• _Goal of the exercise_: Your copy should start at the line with "Peso embalado: 22 kg." and end at the line with "your opt-out. You" in the data below. Transcribe only those lines, exactly, pictures excluded.

• _Data provided_:
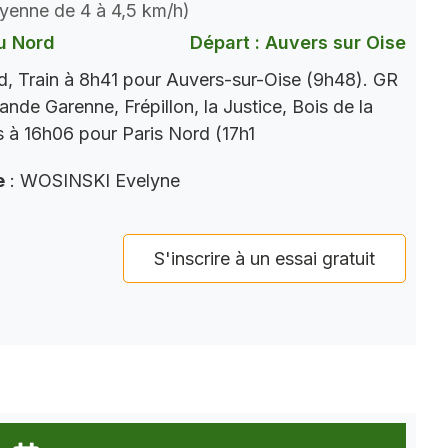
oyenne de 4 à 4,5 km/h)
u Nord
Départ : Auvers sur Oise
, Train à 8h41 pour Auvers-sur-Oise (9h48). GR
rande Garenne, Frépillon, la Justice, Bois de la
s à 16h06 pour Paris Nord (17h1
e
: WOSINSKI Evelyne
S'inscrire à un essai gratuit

* * *

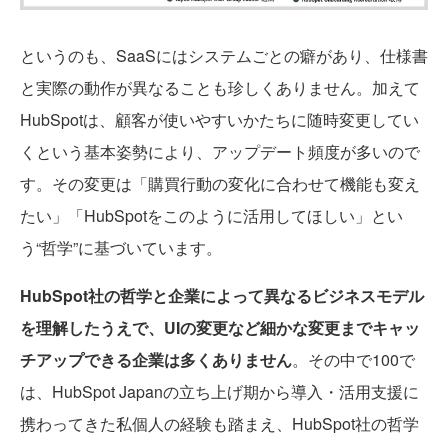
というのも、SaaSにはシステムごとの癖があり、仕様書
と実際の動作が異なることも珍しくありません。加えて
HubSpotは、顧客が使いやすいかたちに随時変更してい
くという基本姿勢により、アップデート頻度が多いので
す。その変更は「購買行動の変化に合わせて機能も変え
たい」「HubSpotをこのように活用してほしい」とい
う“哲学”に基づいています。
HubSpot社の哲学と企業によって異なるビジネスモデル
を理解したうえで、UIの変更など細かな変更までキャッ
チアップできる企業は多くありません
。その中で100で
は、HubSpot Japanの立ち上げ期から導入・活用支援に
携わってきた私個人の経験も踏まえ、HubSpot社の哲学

--

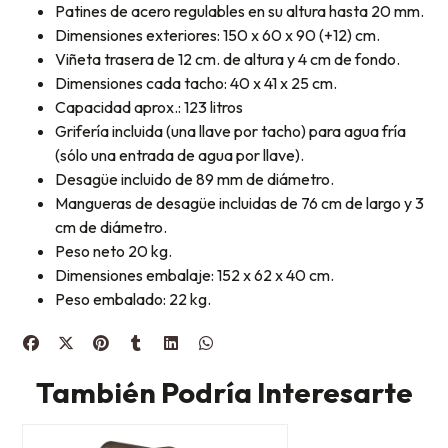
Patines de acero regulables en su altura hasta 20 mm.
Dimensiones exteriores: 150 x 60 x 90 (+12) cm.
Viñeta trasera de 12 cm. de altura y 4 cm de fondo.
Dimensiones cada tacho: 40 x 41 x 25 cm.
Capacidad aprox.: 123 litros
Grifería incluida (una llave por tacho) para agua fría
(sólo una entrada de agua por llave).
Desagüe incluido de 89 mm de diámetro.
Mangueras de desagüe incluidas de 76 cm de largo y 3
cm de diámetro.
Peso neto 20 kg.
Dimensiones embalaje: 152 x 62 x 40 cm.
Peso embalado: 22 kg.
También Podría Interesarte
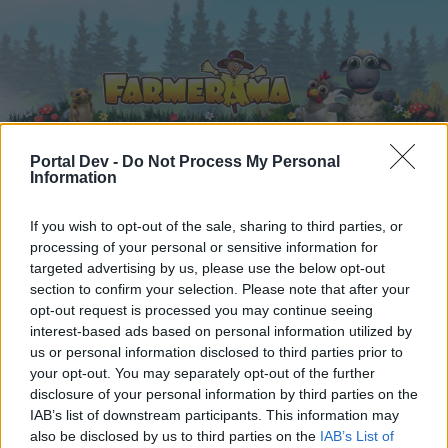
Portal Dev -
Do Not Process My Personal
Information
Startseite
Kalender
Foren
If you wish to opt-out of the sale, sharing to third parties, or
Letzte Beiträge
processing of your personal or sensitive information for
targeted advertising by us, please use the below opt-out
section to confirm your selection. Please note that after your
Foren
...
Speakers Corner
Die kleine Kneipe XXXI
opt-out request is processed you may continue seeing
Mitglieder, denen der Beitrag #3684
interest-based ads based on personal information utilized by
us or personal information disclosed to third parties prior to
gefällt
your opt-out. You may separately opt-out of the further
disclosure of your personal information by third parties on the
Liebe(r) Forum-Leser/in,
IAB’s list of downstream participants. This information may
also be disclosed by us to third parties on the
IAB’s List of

• _Answer to this task_:
Peso embalado: 22 kg.
También Podría Interesarte
Portal Dev -
Do Not Process My Personal
Information
Startseite
Kalender
Foren
If you wish to opt-out of the sale, sharing to third parties, or
Letzte Beiträge
processing of your personal or sensitive information for
targeted advertising by us, please use the below opt-out
section to confirm your selection. Please note that after your
Foren
...
Speakers Corner
Die kleine Kneipe XXXI
opt-out request is processed you may continue seeing
Mitglieder, denen der Beitrag #3684
interest-based ads based on personal information utilized by
us or personal information disclosed to third parties prior to
gefällt
your opt-out. You may separately opt-out of the further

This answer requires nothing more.